Public Resource
From the suites to the streets: Examining the range of behaviors and attitudes of international climate activists
Boucher et al., Energy Research & Social Science

Inspired by previous protest movements, climate activists began taking to the streets in the fall of 2018, revitalizing and reshaping the three-decade-old climate activist movement. This metamorphosis in climate activism, which has led millions around the world to participate in climate strikes and protests, is reflected in the composition of the activists themselves, who the media frequently portray as primarily young and female. In order to better understand this new and evolving landscape, we surveyed self-identifying climate activists. Our survey provides an overview of current climate activists, their attitudes, priorities, and actions. Here we map our findings, delineating differences based on gender, age, and geography. Our results indicate that the media’s focus on young female activists is warranted (at least in Europe and North America) and we find that while activists share a commitment toward rapid and substantial reduction of greenhouse gases, their attitudes and actions taken to address climate change can significantly differ by demographic group. 

Key Findings

  • Younger respondents were more likely to be women whereas older respondents were more likely to be men. 
  • 43% of our respondents were under 34 years old; 25% were between 25 and 34 years old; and 18% were under 24.
  • In contrast to male activists, female activists made careful purchasing choices based on climate and environmental considerations, choosing more sustainable brands, purchasing and recycling used materials such as clothing. They were also more likely to be vegetarian. Women were also more pessimistic about our ability to respond to climate change and also more likely to be concerned with the impact of climate change on poor and vulnerable populations.
  • When it comes to where activists have gained their understanding of climate issues, learning in schools ranked consistently and significantly as the least important source across all age groups. Respondents instead indicated that they learn more from their own study, from scientists, and from their peers.
  • Activists under 24 were significantly more likely to be vegetarian or vegan.

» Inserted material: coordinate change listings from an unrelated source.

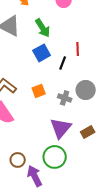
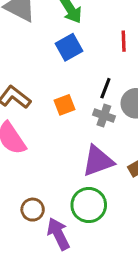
black line: (63, 63) -> (105, 88), moved
purple triangle: (61, 128) -> (98, 161), turned 30

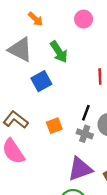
blue square: (69, 47) -> (41, 81), moved

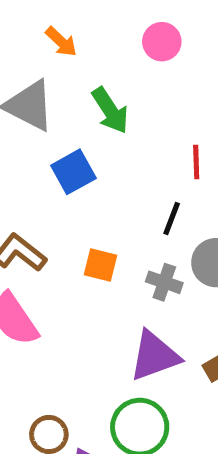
black line: (86, 113) -> (172, 218), moved
orange square: (54, 126) -> (100, 265), turned 35

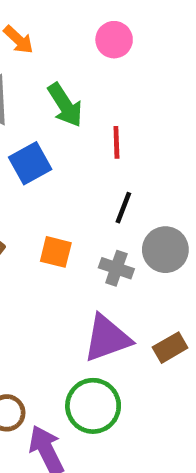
red line: (196, 162) -> (116, 142), moved

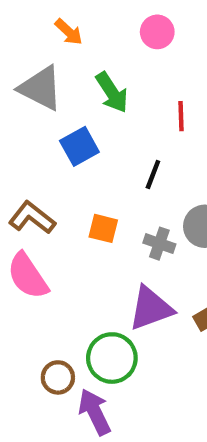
red line: (116, 142) -> (181, 116), moved
black line: (123, 208) -> (153, 174), moved
green circle: (93, 406) -> (112, 358), moved

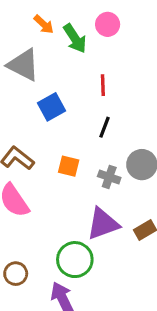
green arrow: (112, 92) -> (75, 38), moved
red line: (181, 116) -> (103, 85), moved
brown circle: (58, 377) -> (16, 274), moved

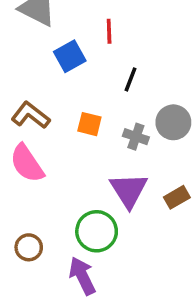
red line: (103, 85) -> (109, 31), moved
purple triangle: (103, 224) -> (129, 190), turned -42

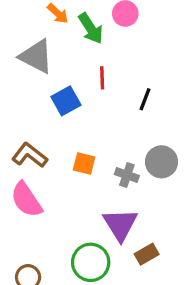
black line: (131, 79) -> (145, 99), moved
brown rectangle: (177, 197) -> (147, 254), moved

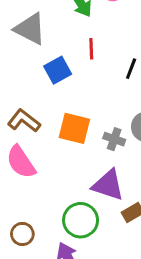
orange square: (84, 163) -> (74, 128), size x1.5
purple triangle: (120, 224) -> (108, 185), turned -40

Both those under 24, as well as those between 25 and 34, were significantly more likely to indicate that they were ‘not confident’ that we would be able to ‘prevent the worst impacts’ of climate change and that ‘serious effects will occur that mainly impact poor and vulnerable populations’.  Although climate activists of all ages responded that they participate in public marches, survey results indicated that those under 25 were significantly more likely to participate in school strikes and were more involved in climate related school and/or community activities.
  • Most (90%) reported that they have communicated with others about climate change, limited waste, including food waste (87%), conserved energy (83%), and made careful purchases (78%). Roughly a third (32%) indicated they had divested their own finances from institutions and funds tied to fossil fuels. A majority indicated they had reduced meat and dairy (52%), while about third had become vegetarian (22%) or vegan (10%).
  • A strong majority (70%) had participated in public protests and in climate strikes (43%). Nearly a quarter had participated in ‘civil disobedience’ (23%), and a small minority (4%) indicated they had been involved with ‘uncivil disobedience’, both of which were undefined.